**TASK GOAL**. Look for the word "treba" in the material below. Copy each line that has it.

**SUPPLIED ENTRIES**.
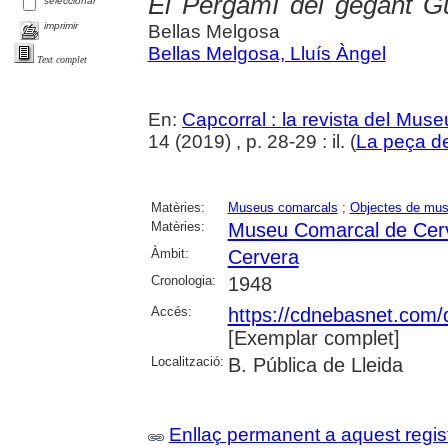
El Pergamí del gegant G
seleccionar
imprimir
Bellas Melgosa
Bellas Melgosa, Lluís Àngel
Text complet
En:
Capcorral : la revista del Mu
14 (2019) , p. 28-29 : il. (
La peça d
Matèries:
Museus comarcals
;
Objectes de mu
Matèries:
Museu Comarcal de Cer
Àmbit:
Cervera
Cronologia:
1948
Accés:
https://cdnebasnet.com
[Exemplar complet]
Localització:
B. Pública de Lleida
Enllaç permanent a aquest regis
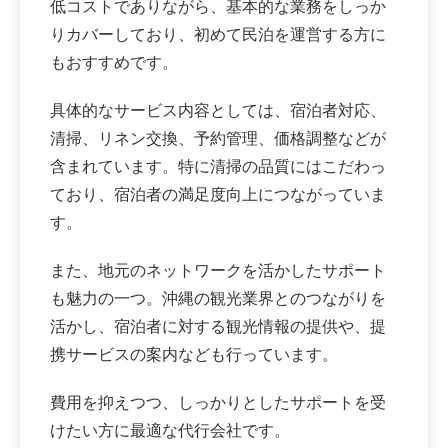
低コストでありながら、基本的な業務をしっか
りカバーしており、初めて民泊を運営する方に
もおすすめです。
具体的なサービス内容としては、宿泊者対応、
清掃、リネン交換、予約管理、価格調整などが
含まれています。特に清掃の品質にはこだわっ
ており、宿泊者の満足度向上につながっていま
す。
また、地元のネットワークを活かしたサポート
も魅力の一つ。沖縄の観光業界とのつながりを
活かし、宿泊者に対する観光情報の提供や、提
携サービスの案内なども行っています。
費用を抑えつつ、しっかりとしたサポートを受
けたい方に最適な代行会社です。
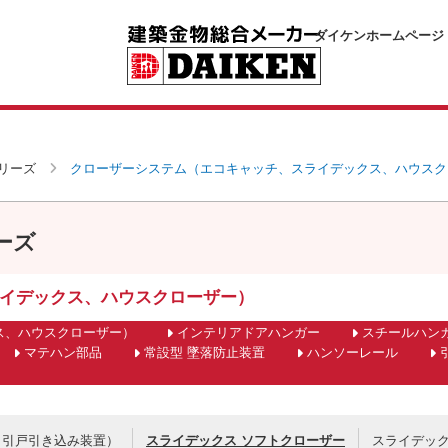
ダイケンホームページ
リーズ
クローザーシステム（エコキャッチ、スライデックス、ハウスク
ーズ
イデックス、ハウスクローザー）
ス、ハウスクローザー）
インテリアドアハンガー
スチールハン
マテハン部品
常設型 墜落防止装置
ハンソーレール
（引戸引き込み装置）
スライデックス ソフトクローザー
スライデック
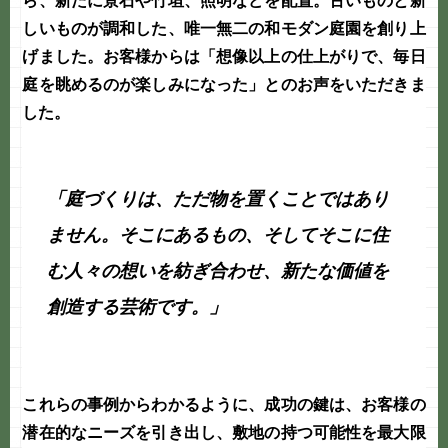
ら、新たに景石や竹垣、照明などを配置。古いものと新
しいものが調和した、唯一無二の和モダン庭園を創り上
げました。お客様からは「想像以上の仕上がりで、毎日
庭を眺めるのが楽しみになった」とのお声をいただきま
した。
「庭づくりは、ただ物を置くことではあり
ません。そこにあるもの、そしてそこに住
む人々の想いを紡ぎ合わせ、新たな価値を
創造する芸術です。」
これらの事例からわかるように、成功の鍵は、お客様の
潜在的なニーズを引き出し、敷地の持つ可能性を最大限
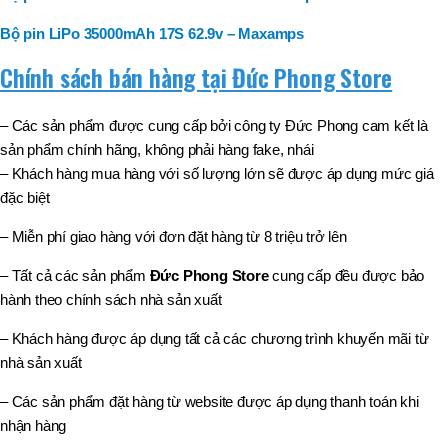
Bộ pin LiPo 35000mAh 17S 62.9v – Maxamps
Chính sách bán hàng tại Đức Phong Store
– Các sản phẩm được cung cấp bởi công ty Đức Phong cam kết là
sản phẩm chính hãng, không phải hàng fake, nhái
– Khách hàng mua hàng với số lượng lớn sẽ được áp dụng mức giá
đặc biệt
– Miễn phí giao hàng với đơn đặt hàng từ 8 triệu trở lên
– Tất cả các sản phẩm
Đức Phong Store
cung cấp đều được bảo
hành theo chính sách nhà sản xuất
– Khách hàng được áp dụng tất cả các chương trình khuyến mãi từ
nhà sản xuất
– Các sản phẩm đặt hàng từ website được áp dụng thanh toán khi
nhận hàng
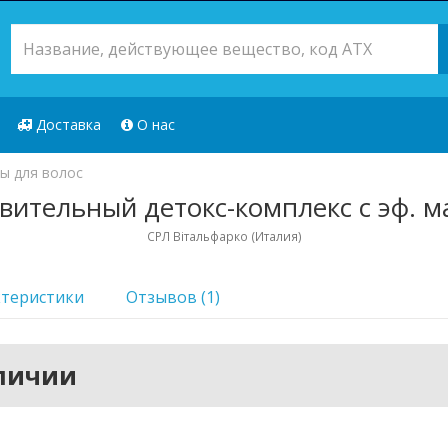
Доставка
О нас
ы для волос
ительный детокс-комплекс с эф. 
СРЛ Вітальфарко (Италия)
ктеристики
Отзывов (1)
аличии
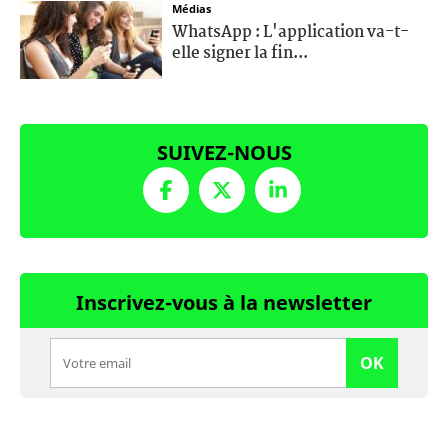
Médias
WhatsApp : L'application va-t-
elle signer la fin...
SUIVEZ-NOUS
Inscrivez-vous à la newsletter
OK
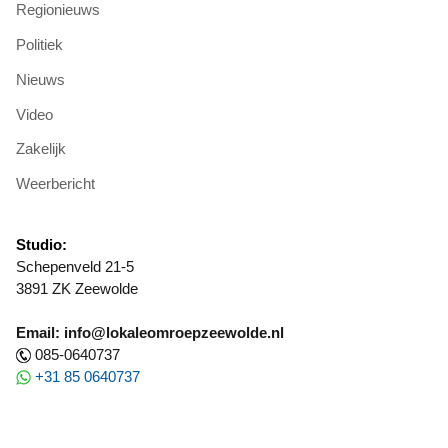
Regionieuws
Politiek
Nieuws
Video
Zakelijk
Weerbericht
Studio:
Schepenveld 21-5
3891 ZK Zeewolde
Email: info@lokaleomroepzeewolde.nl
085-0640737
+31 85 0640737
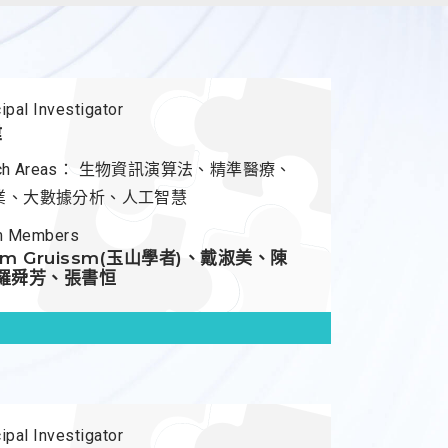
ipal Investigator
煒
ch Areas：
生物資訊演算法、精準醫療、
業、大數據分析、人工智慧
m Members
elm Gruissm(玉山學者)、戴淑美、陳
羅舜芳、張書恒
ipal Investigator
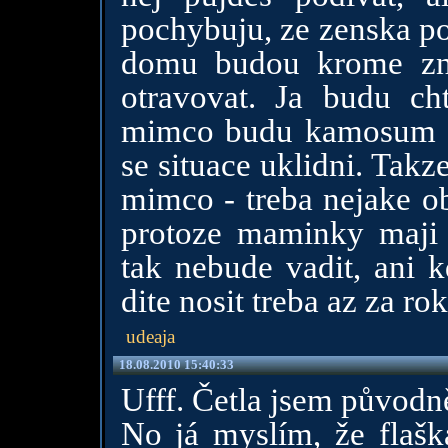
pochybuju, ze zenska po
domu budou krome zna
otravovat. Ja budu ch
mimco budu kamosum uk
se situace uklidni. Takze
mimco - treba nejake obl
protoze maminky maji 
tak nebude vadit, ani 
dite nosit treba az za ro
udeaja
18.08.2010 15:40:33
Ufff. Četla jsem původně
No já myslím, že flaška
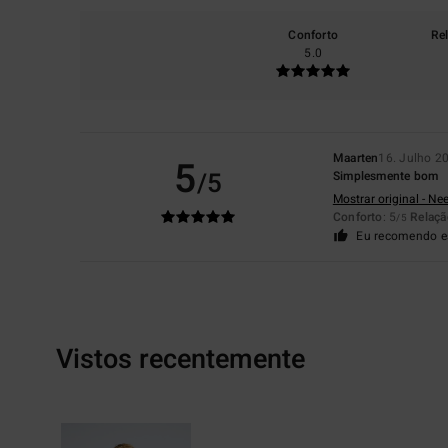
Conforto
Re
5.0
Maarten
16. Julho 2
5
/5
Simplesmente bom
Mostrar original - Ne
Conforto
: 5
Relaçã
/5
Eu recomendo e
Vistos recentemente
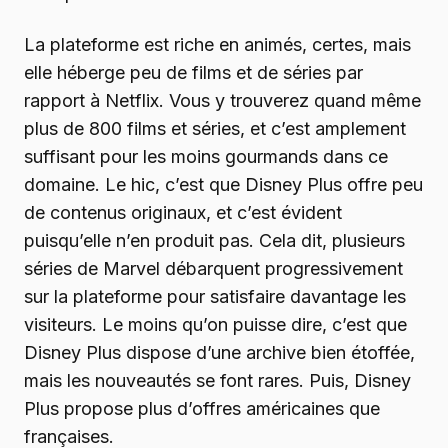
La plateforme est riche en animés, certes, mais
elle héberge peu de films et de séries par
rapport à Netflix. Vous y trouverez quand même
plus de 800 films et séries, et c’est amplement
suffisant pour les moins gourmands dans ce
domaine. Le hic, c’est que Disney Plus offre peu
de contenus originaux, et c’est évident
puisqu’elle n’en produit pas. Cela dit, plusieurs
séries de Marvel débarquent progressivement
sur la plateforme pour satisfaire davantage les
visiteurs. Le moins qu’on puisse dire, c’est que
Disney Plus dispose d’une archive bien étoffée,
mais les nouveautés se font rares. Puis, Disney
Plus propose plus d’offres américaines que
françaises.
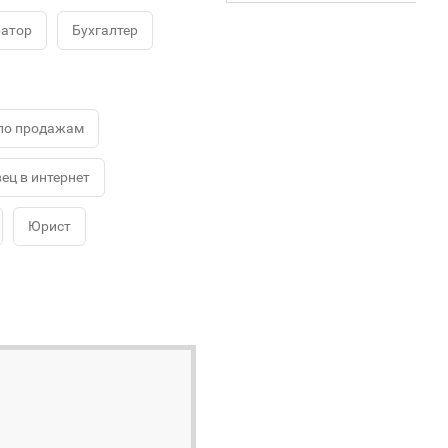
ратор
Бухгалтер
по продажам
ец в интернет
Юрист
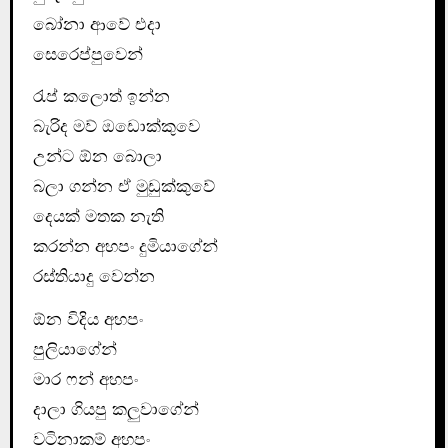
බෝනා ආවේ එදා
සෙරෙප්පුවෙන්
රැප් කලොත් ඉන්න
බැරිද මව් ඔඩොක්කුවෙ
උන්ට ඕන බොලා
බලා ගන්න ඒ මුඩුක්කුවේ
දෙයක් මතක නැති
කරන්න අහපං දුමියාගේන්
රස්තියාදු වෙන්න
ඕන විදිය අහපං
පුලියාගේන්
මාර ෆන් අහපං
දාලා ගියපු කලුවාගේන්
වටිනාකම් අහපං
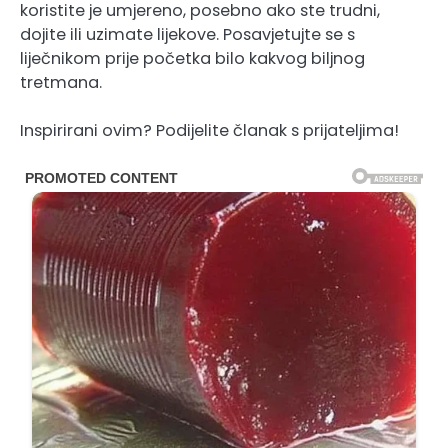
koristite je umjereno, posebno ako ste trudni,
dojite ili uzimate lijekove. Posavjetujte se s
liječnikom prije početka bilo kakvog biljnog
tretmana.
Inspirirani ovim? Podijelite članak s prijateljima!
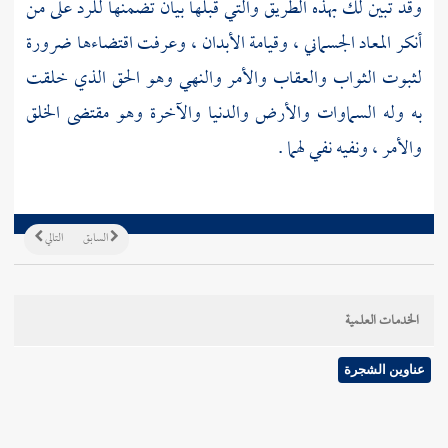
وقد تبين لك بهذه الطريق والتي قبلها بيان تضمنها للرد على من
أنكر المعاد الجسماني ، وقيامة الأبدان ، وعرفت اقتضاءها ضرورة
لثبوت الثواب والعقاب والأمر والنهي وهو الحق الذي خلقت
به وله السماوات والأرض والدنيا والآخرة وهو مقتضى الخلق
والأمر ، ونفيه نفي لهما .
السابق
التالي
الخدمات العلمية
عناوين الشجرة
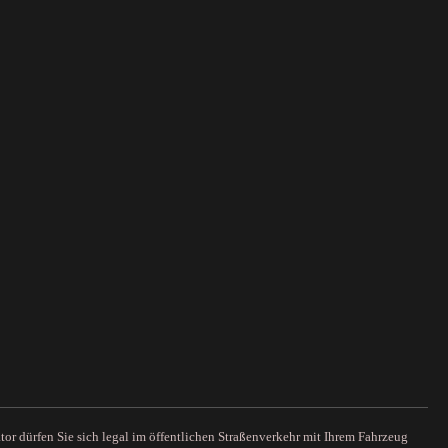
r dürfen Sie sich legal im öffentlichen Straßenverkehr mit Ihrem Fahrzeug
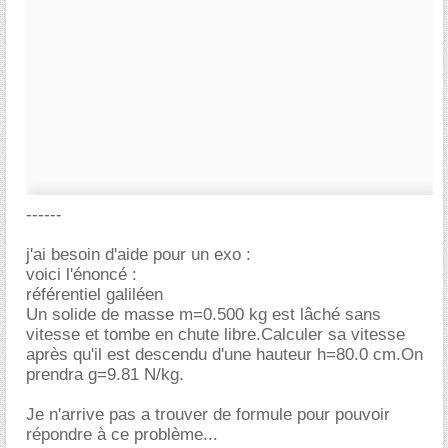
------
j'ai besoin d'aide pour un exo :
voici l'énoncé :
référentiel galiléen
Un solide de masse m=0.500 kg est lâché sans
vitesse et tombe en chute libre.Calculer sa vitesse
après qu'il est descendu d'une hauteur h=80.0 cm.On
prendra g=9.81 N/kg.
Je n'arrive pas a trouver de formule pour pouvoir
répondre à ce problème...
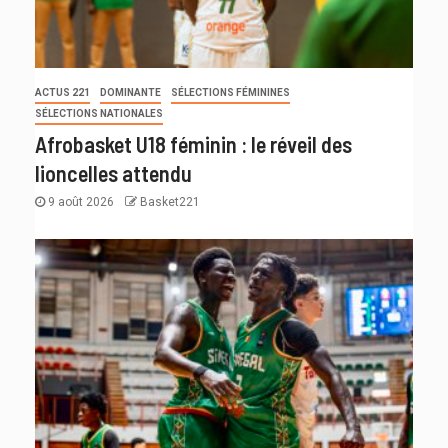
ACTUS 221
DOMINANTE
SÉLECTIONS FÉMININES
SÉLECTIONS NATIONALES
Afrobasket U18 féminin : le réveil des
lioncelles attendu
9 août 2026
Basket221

**EXERCISE OUTPUT**.
mimco - treba nejake obl
dite nosit treba az za ro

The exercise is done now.